Reduced self-esteem because of chronic visible disease.
Isolation from other children – e.g., when they are unable to swim.
Adverse effects on a child’s behaviour and development: poor sleep, reduced self-esteem and social isolation.

24
Q

Examples of exogenous eczema

A

Irritant
Allergic
Photodermatitis

25
Q

What is photodermatitis eczema?

A

Caused by the interaction of light and chemicals absorbed by the skin.

Can result from drugs taken internally such as sulphonamides, phenothiazines, tetracycline.
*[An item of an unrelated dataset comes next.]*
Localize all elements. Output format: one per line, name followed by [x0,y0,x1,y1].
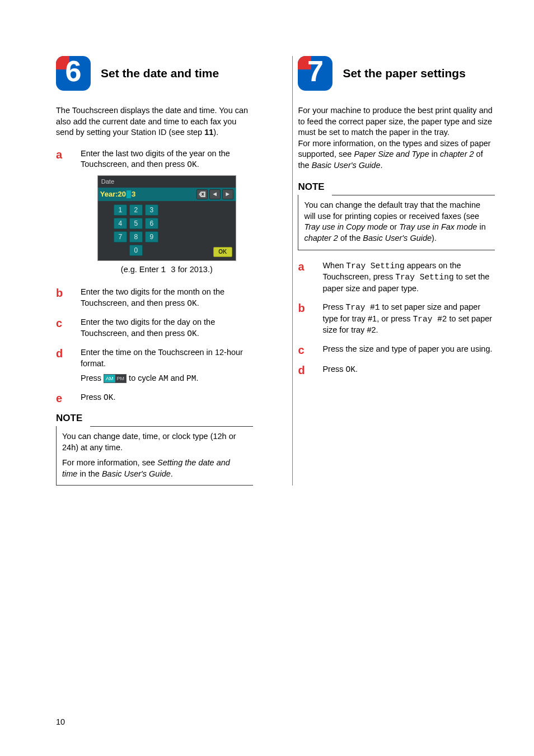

Substances in contact with the skin such as topical antihistamines, local anaesthetics, cosmetics and antibacterials.

26
Q

Examples of endogenous eczema

A
  • Atopic
  • Discoid:
  • Pompholyx:
  • Varicose:
  • Seborrhoeic
27
Q

What is discoid eczema?

A

Intensely pruritic coin-shaped lesions most commonly on the limbs.

Lesions may be vesicular and are frequently colonised by S. aureus.

Males are more frequently affected than females.

28
Q

What is pompholyx?

A

Itching vesicles on the fingers, palms and soles.

The blisters are small, firm, intensely itchy and occasionally painful.

The condition is more common in patients with nickel allergy.

29
Q

What is varicose eczema?

A

Common insidious dermatitis that occurs on the lower legs of patients with venous insufficiency.
o These patients have back flow of blood from the deep to the superficial veins, leading to venous HTN.
o In the early stages, there is brown hemosiderin pigmentation of the skin, especially on the medial ankle, but as the disease progresses skin changes can extend up to the knee.